Belfast councillors have inflicted a series of sharp cracks of the whip on the backs of ratepayers in recent years - a 5.44% rise last year and a whopping 7.99% before that. It amounts to an increase of more than 20% in four years. People are entitled to ask what they are getting in return for these bigger bills in terms of better services.
Three councils have settled on increases around 5% - Mid Ulster, Antrim and Newtownabbey, and Derry City and Strabane - while the remainder have imposed rises between 3.65% and 3.99%.
Councils and the executive must do more to improve public services, and stop treating ratepayers as cash-cows
Amid all this, it remains difficult to discern if the savings that were promised when district councils were reorganised and reduced from 26 to 11 have ever been truly realised.
Some councils have cited the cost of covering increased national insurance contributions this year as at least part of the explanation for their inflation-busting rate rises. Derry and Strabane council, for example, said the Labour government’s policy had added an extra £1.1m to its wage costs. This amounted to a “direct 1.21% impact on rates bills”, it said.

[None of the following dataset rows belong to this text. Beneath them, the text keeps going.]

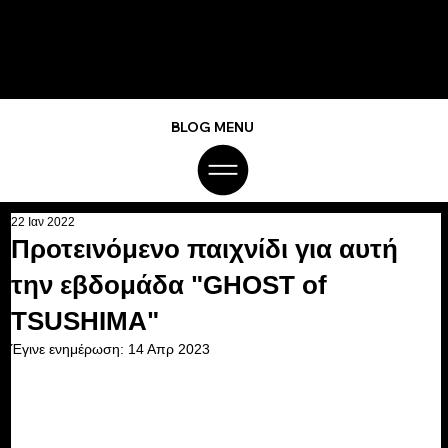
BLOG MENU
22 Ιαν 2022
Προτεινόμενο παιχνίδι για αυτή
την εβδομάδα "GHOST of
TSUSHIMA"
Έγινε ενημέρωση:
14 Απρ 2023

However, the British government has committed to giving the Stormont executive the money needed to cover the councils' extra national insurance costs. But as secretary of state Hilary Benn confirmed to this newspaper last week, the executive isn’t obliged to pass those extra Treasury funds on to councils.
The executive’s machinations might tend to the opaque, but if ministers have decided not to pass on the cash earmarked for councils' national insurance costs, they should at least be up-front about it.
The rates system is an effective way for councils and the executive to raise revenue. But they must do more to improve public services and offer value for money, and stop treating hard-pressed households as mere cash-cows.